- **WHAT TO DO**: Pictures are to be omitted. Output only the lines from the one containing "Find the location" through the end of the data, word for word.

- **DATA TO EXAMINE**:
· · ·

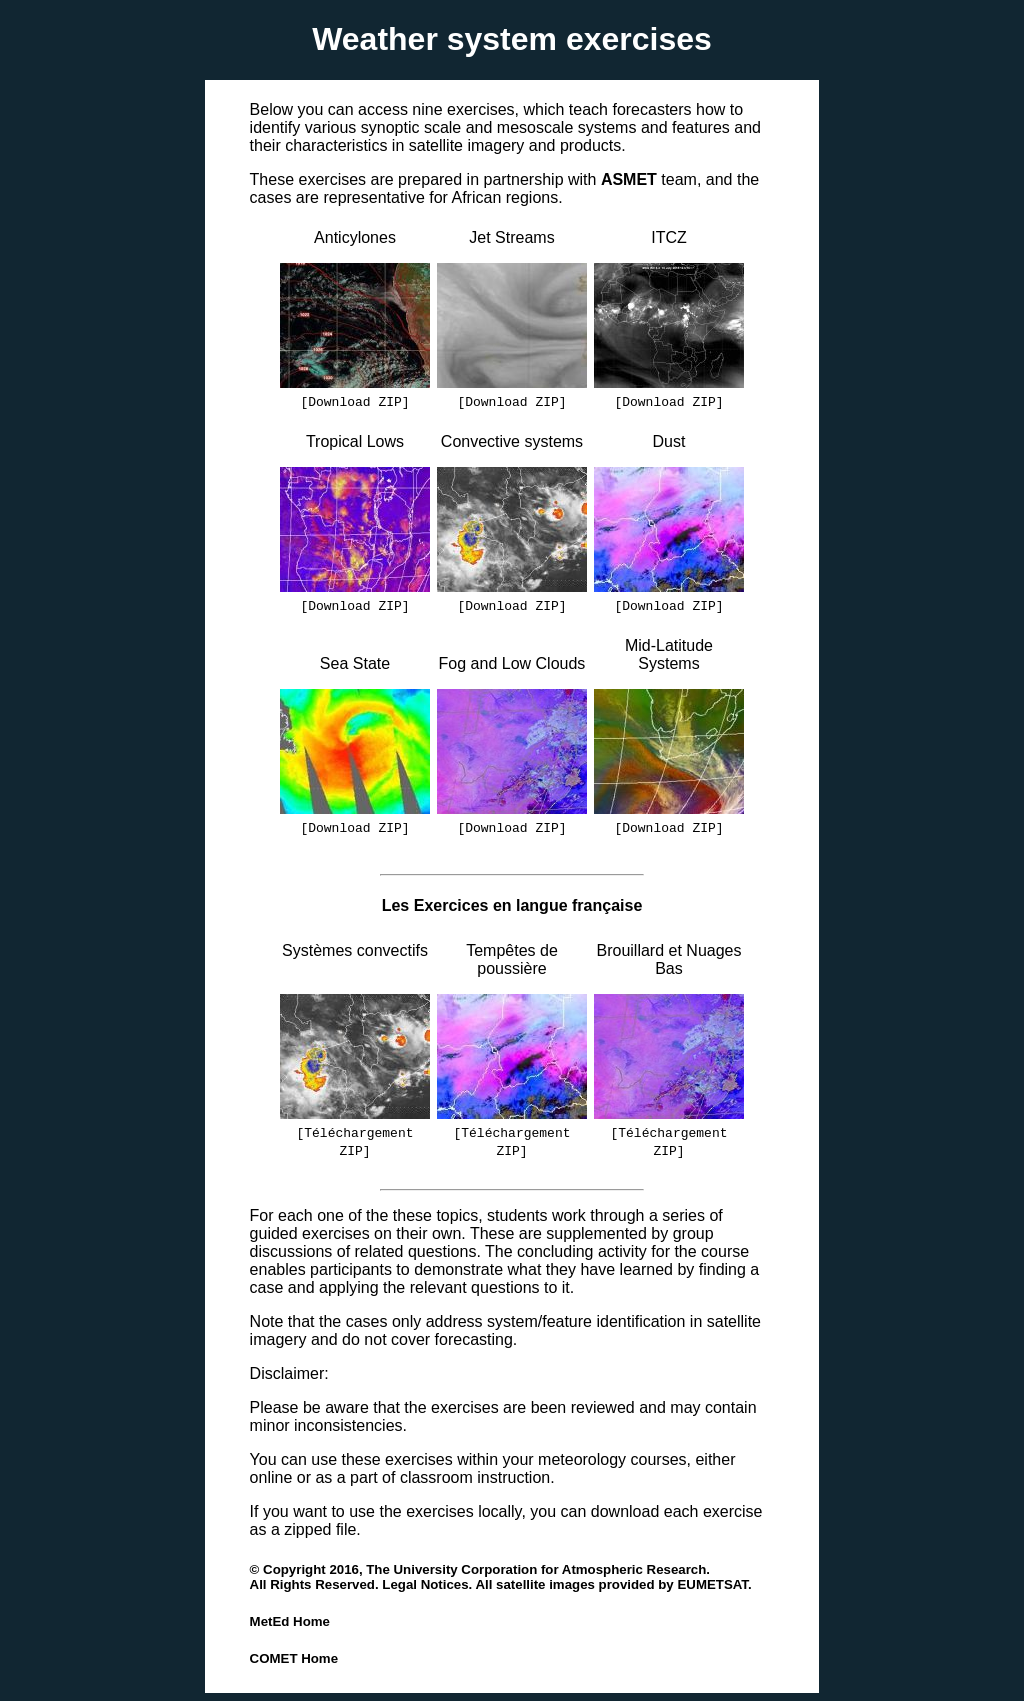  I want to click on Dust, so click(669, 441).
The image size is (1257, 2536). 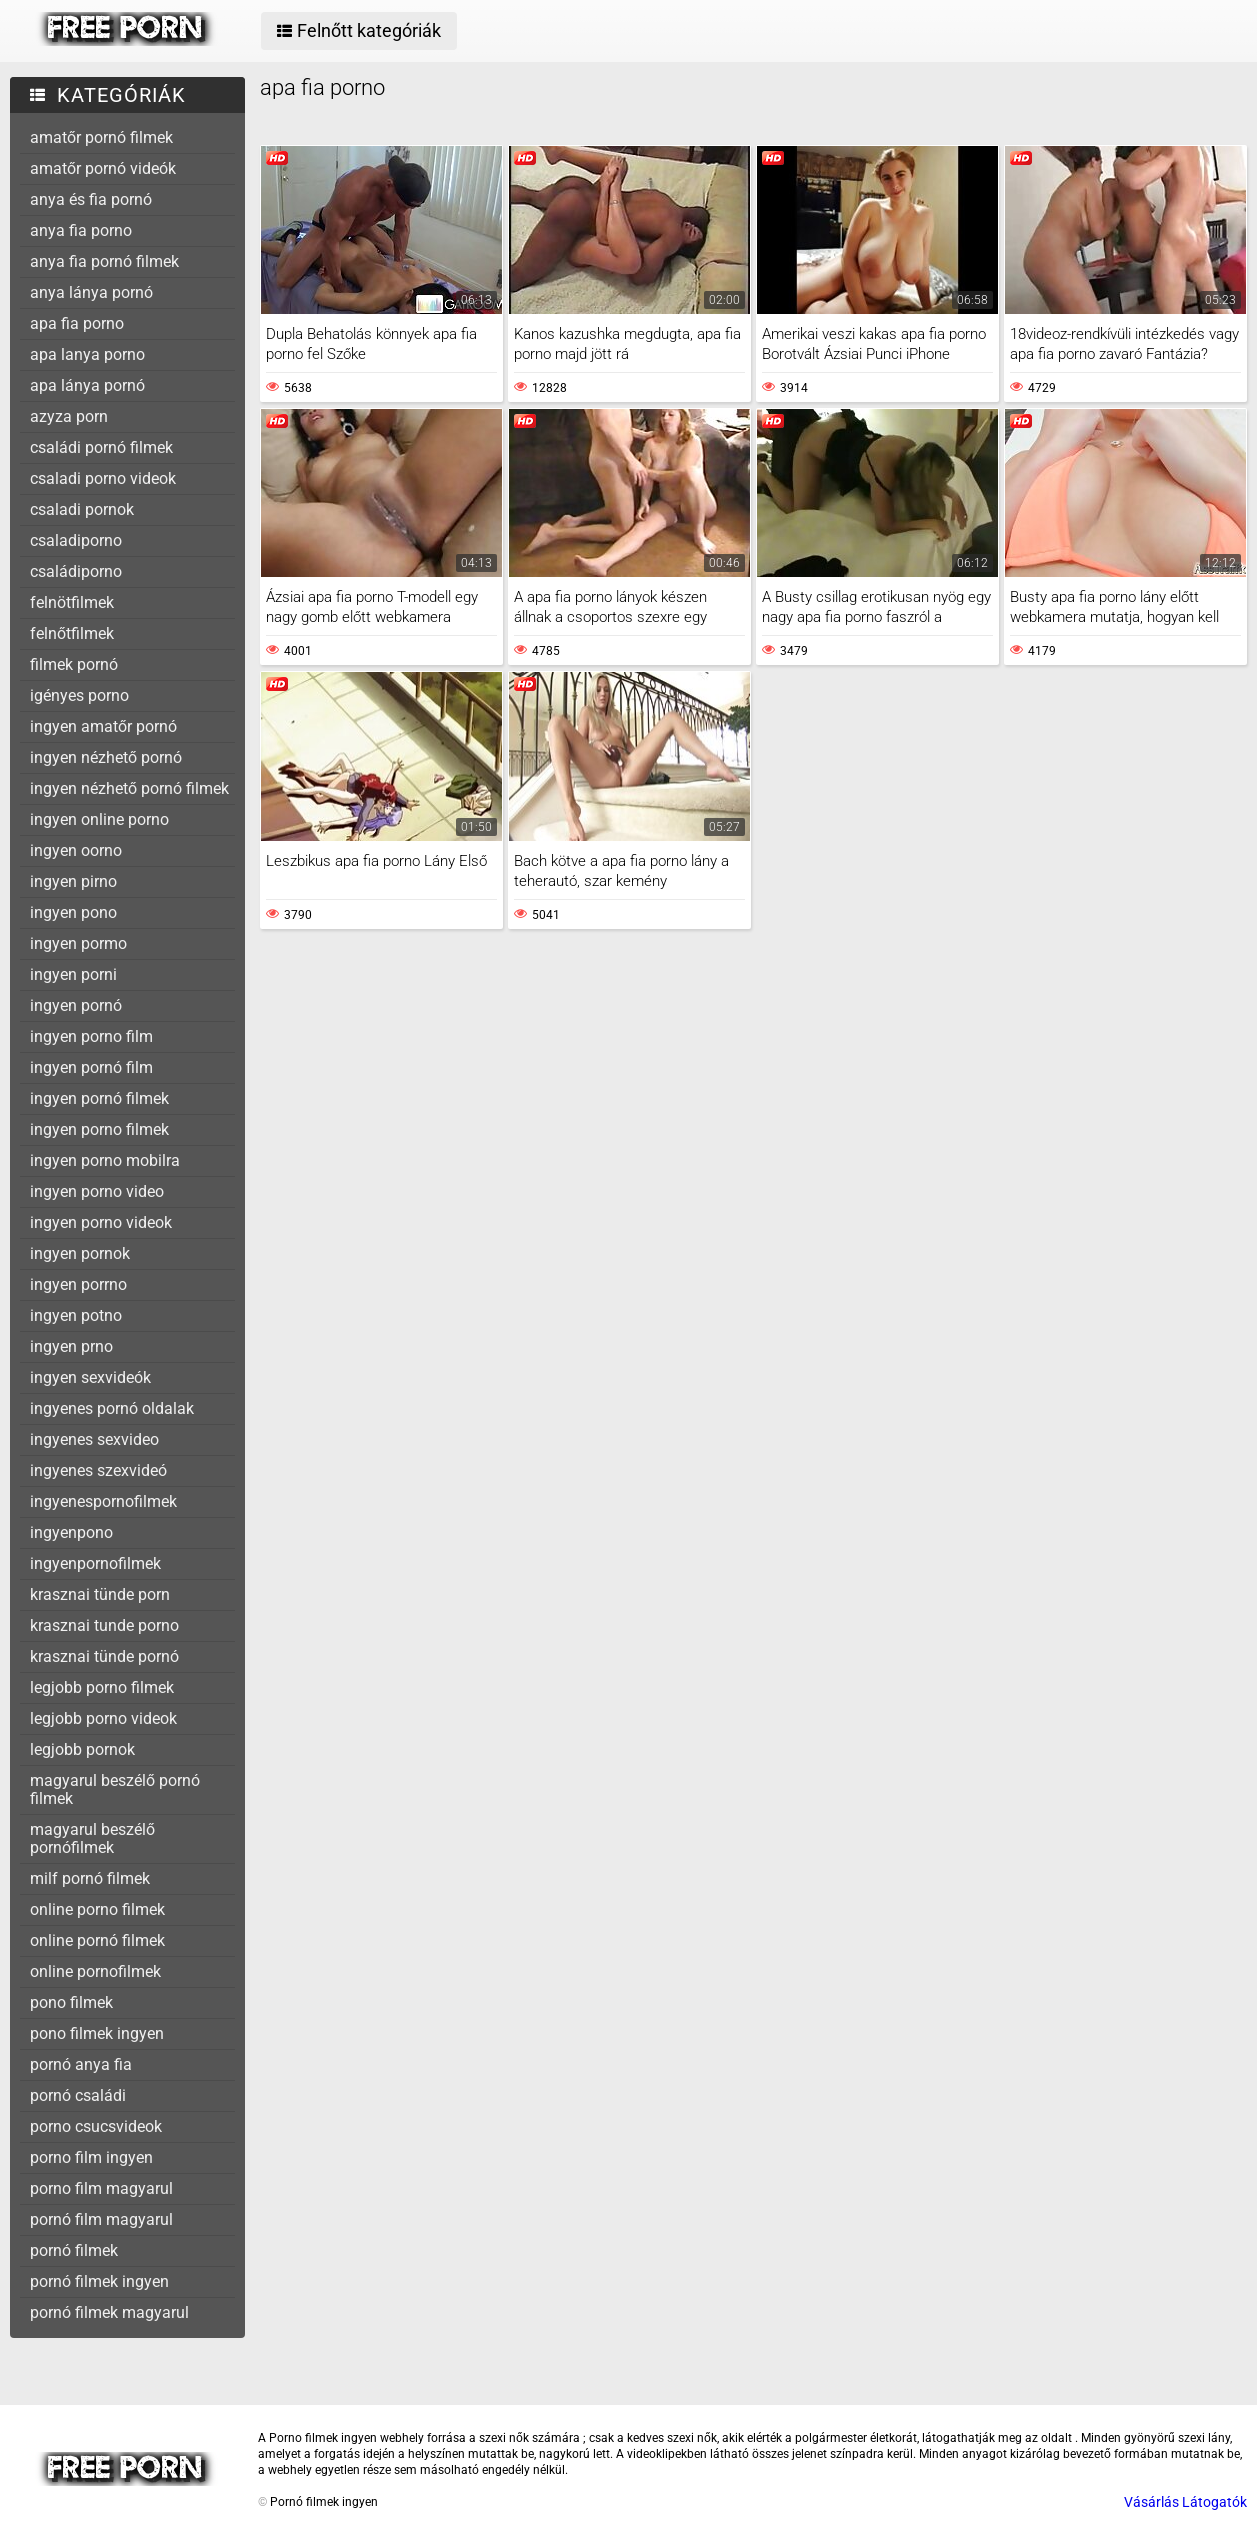 I want to click on amatőr pornó filmek, so click(x=101, y=137).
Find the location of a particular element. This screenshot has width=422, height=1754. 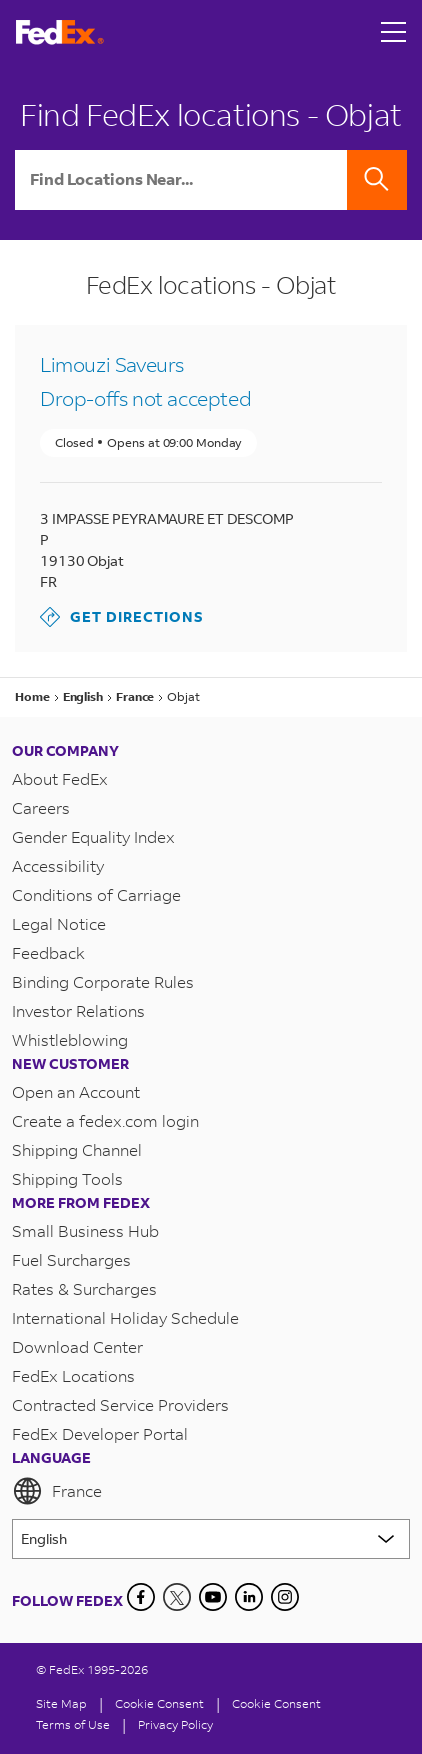

Site Map is located at coordinates (61, 1703).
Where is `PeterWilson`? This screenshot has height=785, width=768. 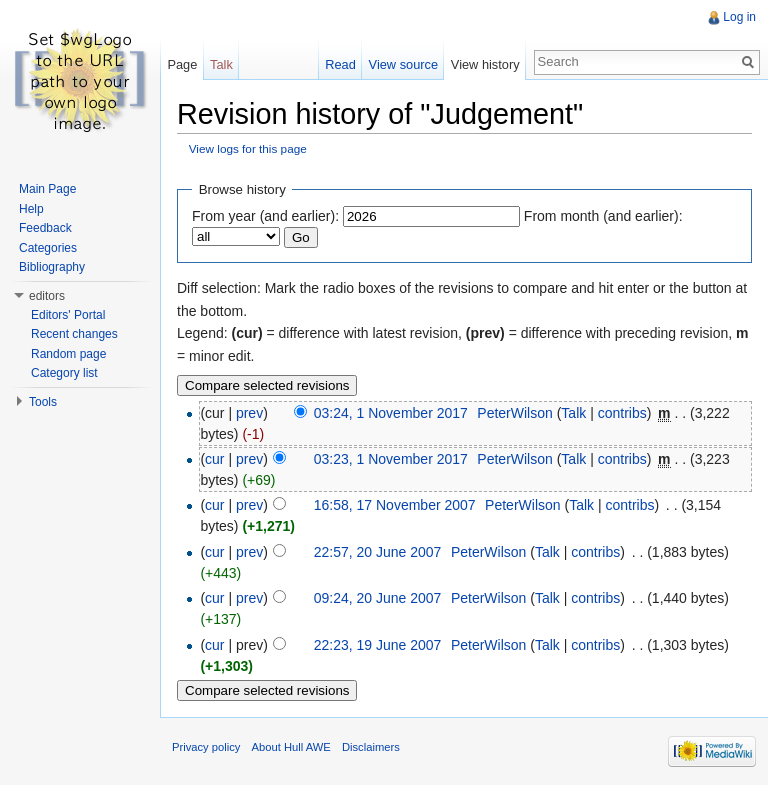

· · ·

- **RESULT**:
Find the location of a particular element. This screenshot has width=422, height=1754. 

Site Map is located at coordinates (61, 1703).
Where is `PeterWilson`? This screenshot has height=785, width=768. 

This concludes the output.